Les équipages restant en lice repartent de Saint-Ignace le samedi soir, pour une dernière étape nocturne. Seulement cinq courtes épreuves spéciales sont prévues jusqu'au regroupement de Grayling. Dans la boue, les Jeep se montrent à leur avantage, Henderson et Dahm se partageant les meilleurs temps. Le classement général reste inchangé, Henderson ralliant le parc fermé avec près de quatorze minutes d'avance sur la Datsun de Jones.

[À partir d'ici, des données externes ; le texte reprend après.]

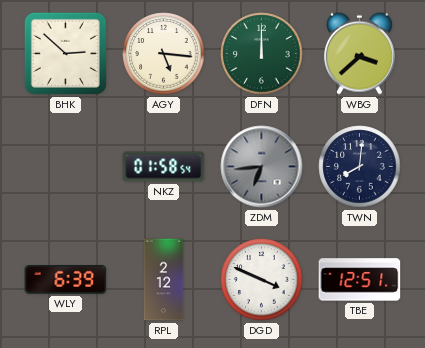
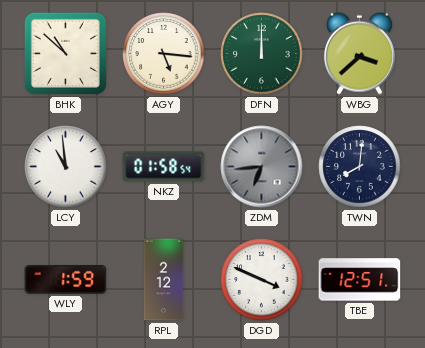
BHK: 2:52 -> 10:52
LCY: none -> 10:59
WLY: 6:39 -> 1:59
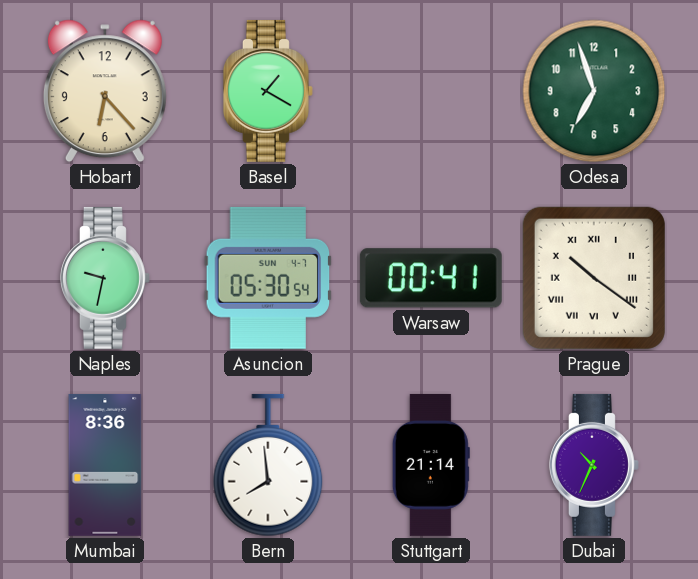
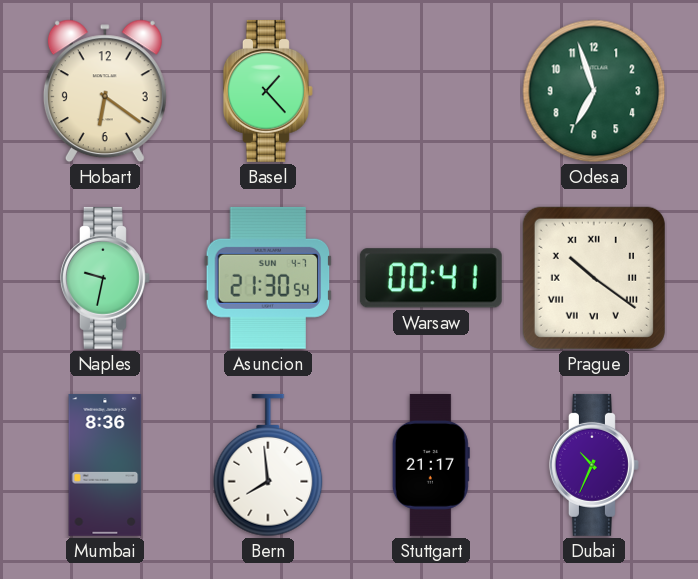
Hobart: 6:23 -> 6:21
Basel: 1:20 -> 1:23
Asuncion: 05:30 -> 21:30
Stuttgart: 21:14 -> 21:17
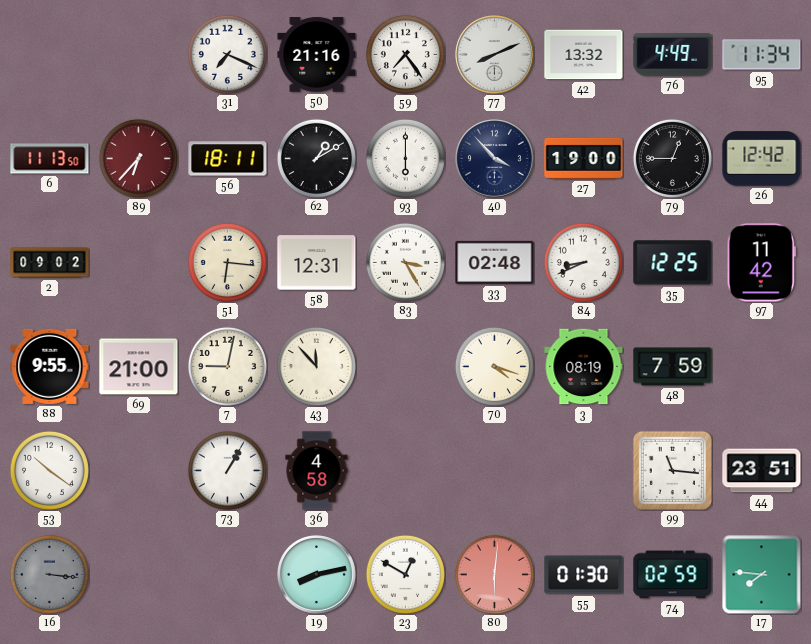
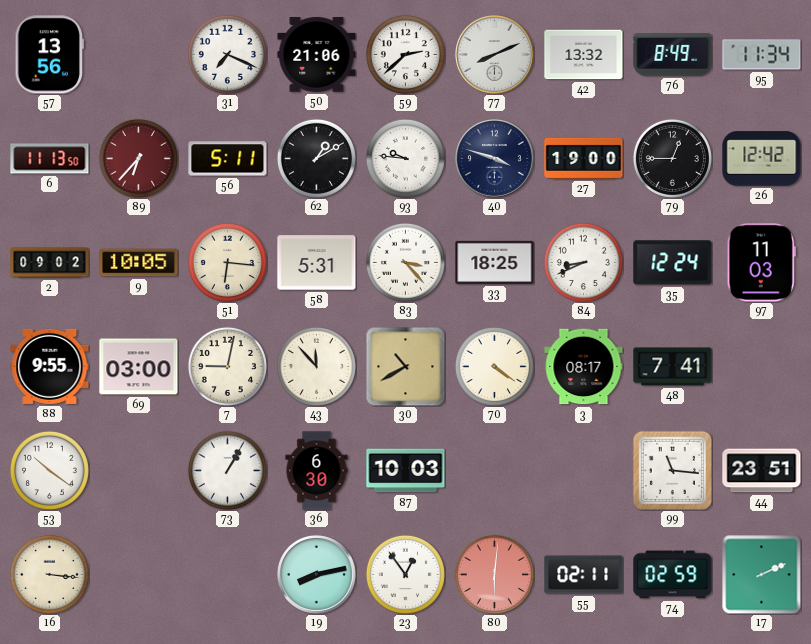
57: none -> 13:56
50: 21:16 -> 21:06
59: 7:24 -> 2:38
76: 4:49 -> 8:49
56: 18:11 -> 5:11
93: 6:00 -> 9:46
40: 3:53 -> 3:48
9: none -> 10:05
58: 12:31 -> 5:31
83: 3:25 -> 3:23
33: 02:48 -> 18:25
35: 12:25 -> 12:24
97: 11:42 -> 11:03
69: 21:00 -> 03:00
30: none -> 10:40
70: 4:18 -> 4:21
3: 08:19 -> 08:17
48: 7:59 -> 7:41
36: 4:58 -> 6:30
87: none -> 10:03
16 dial: grey -> cream
23: 12:50 -> 12:54
55: 01:30 -> 02:11
17: 7:46 -> 2:11
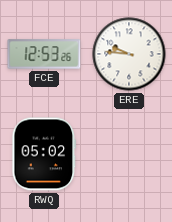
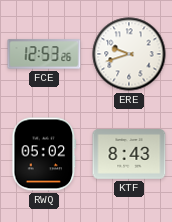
ERE: 9:46 -> 9:42
KTF: none -> 8:43
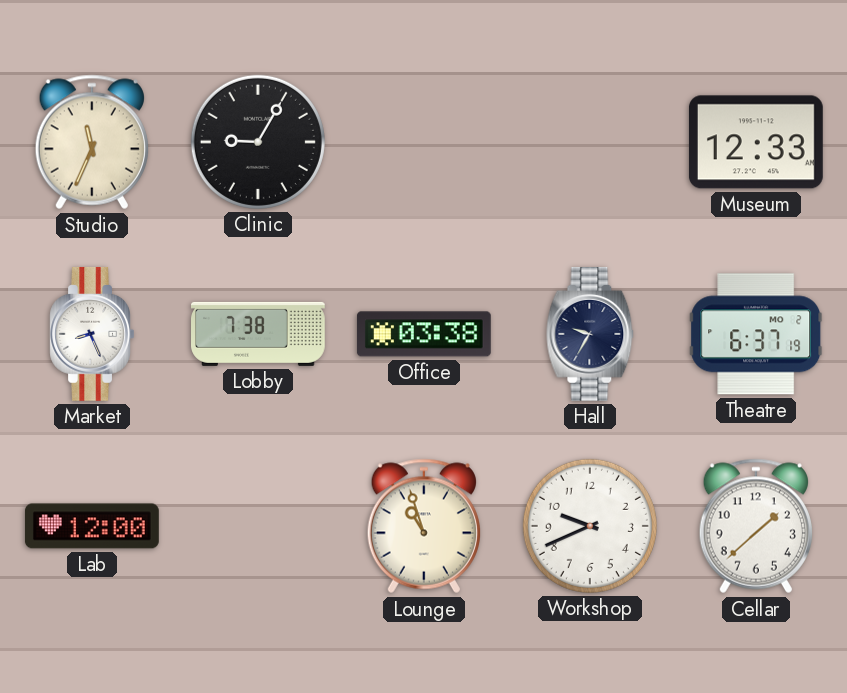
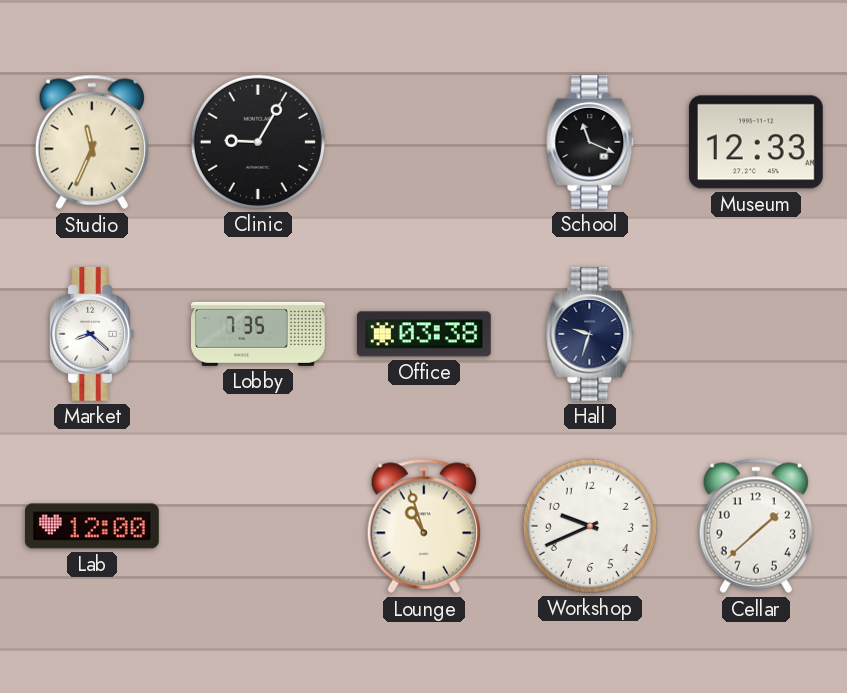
School: none -> 11:19
Market: 8:26 -> 8:22
Lobby: 7:38 -> 7:35
Hall: 9:35 -> 9:33
Theatre: 6:37 -> none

Les équipages repartent au milieu de la nuit, après deux heures et demie de pause. Samida (qui occupait la cinquième place juste devant son coéquipier Jim Doidge) n'effectue que quelques kilomètres avant de renoncer, la barre de direction de sa Dodge ayant cédé. Ce sera le seul évènement notable avant l'arrivée à Alma, que les concurrents atteignent à l'aube du dimanche matin. Les pluies importantes ont totalement détrempé les pistes de la région et l'ultime épreuve chronométrée, prévue en fin de matinée, sera finalement annulée à la suite de l'enlisement de la Jeep du directeur de course[4] ! Henderson remporte sa troisième victoire dans cette épreuve, devant la Datsun de Jones. C'est la première fois qu'une voiture à quatre roues motrices s'impose à ce niveau de compétition. Vingt-et-un concurrents ont rallié l'arrivée.
attribution des points : 20, 15, 12, 10, 8, 6, 4, 3, 2, 1 respectivement aux dix premières marques de chaque épreuve (sans cumul, seule la voiture la mieux classée de chaque constructeur marque des points)[8].
sur dix épreuves qualificatives prévues pour le championnat international des marques 1972, neuf ont été maintenues au calendrier : devant se dérouler du 19 au 24 juin, la 32e édition de la Coupe des Alpes a été annulée, faute d'un nombre suffisant de participants[9].
↑Le championnat international des rallyes pour marques (IRCM) a succédé au championnat européen des rallyes pour marques (ERCM), créé en 1968.
↑John Davenport devait initialement être le copilote de Sergio Barbasio, sur la Lancia n°102. La Scuderia Lancia n'ayant finalement aligné qu'une seule voiture, Davenport a remplacé Gunnar Häggbom, copilote habituel d'Harry Källström.